Improving ICD-based semantic similarity by accounting for varying degrees of comorbidity

Finding similar patients is a common objective in precision medicine, facilitating treatment outcome assessment and clinical decision support. Choosing widely-available patient features and appropriate mathematical methods for similarity calculations is crucial. International Statistical Classification of Diseases and Related Health Problems (ICD) codes are used worldwide to encode diseases and are available for nearly all patients. Aggregated as sets consisting of primary and secondary diagnoses they can display a degree of comorbidity and reveal comorbidity patterns. It is possible to compute the similarity of patients based on their ICD codes by using semantic similarity algorithms. These algorithms have been traditionally evaluated using a single-term expert rated data set. However, real-word patient data often display varying degrees of documented comorbidities that might impair algorithm performance. To account for this, we present a scale term that considers documented comorbidity-variance. In this work, we compared the performance of 80 combinations of established algorithms in terms of semantic similarity based on ICD-code sets. The sets have been extracted from patients with a C25.X (pancreatic cancer) primary diagnosis and provide a variety of different combinations of ICD-codes. Using our scale term we yielded the best results with a combination of level-based information content, Leacock & Chodorow concept similarity and bipartite graph matching for the set similarities reaching a correlation of 0.75 with our expert's ground truth. Our results highlight the importance of accounting for comorbidity variance while demonstrating how well current semantic similarity algorithms perform.

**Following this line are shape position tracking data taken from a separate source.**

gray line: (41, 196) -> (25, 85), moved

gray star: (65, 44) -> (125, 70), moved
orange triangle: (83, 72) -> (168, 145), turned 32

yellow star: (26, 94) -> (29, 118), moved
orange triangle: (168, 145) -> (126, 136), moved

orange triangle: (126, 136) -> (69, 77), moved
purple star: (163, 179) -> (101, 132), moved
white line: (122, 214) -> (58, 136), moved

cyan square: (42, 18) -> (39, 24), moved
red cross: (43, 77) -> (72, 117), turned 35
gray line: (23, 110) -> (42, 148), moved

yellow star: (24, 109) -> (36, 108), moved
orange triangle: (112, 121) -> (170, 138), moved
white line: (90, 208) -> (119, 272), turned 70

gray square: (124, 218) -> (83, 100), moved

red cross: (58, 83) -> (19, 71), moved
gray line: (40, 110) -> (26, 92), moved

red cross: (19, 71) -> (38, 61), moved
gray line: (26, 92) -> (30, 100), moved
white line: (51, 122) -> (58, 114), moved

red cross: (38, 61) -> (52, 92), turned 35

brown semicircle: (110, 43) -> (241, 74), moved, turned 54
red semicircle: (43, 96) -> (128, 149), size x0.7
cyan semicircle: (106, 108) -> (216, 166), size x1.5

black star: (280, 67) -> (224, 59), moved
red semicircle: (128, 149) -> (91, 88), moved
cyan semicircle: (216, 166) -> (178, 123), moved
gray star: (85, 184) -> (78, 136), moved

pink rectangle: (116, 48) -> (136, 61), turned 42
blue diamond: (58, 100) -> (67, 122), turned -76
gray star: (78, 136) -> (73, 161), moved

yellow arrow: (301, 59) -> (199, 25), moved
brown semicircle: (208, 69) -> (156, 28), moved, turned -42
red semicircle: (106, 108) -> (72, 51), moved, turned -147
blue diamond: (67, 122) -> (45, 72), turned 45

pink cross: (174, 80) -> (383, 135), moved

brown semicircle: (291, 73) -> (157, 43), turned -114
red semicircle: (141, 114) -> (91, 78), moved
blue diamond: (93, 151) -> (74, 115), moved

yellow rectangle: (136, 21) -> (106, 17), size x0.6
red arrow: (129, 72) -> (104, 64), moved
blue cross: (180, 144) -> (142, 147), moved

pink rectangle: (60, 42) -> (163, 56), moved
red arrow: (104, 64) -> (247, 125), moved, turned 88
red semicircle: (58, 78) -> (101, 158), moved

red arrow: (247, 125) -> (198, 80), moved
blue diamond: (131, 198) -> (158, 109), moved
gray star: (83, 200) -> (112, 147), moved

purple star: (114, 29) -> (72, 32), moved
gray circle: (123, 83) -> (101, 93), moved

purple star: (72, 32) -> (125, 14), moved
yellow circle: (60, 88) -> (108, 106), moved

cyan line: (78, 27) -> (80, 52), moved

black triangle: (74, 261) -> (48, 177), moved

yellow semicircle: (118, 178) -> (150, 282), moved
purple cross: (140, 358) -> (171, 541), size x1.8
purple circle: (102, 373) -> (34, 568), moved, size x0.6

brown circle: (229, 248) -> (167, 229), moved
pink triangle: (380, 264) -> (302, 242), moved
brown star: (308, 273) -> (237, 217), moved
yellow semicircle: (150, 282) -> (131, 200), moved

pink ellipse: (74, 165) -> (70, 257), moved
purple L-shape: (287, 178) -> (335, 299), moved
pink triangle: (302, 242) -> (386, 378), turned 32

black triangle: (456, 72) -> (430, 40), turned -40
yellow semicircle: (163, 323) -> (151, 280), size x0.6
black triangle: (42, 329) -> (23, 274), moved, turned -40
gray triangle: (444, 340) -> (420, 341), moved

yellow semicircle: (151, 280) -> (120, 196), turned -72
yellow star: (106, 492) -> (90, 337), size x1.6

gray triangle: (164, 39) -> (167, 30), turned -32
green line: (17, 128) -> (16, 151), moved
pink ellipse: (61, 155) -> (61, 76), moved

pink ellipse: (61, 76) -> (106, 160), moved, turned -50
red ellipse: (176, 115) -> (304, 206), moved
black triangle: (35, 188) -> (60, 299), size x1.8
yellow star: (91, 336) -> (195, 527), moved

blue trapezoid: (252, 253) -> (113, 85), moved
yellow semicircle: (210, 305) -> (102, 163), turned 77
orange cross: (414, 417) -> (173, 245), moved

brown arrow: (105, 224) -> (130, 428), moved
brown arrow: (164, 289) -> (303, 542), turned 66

翻译：寻找相似患者是精准医学中的常见目标，有助于评估治疗结果和支持临床决策。选择广泛可用的患者特征和合适的数学方法进行相似度计算至关重要。国际疾病分类及相关健康问题统计分类（ICD）代码被全球用于编码疾病，几乎对所有患者均可获取。以主诊断和次诊断的集合形式汇总，这些代码可展示合并症的程度并揭示合并症模式。通过使用语义相似度算法，可以基于患者的ICD代码计算其相似性。传统上，这些算法使用单一术语的专家评分数据集进行评估。然而，真实患者数据通常显示出不同程度的已记录合并症，这可能会影响算法性能。为解决这一问题，我们提出了一个考虑已记录合并症变异性的比例项。在本研究中，我们比较了80种已建立算法组合在基于ICD代码集的语义相似度方面的性能。这些集合来自具有C25.X（胰腺癌）主要诊断的患者，提供了多种不同的ICD代码组合。使用我们的比例项，结合基于层次的信息内容、Leacock & Chodorow概念相似度和二分图匹配进行集合相似度计算，我们取得了最佳结果，与专家标注的基准数据相关系数达到0.75。我们的结果强调了考虑合并症变异性的重要性，同时展示了当前语义相似度算法的良好性能。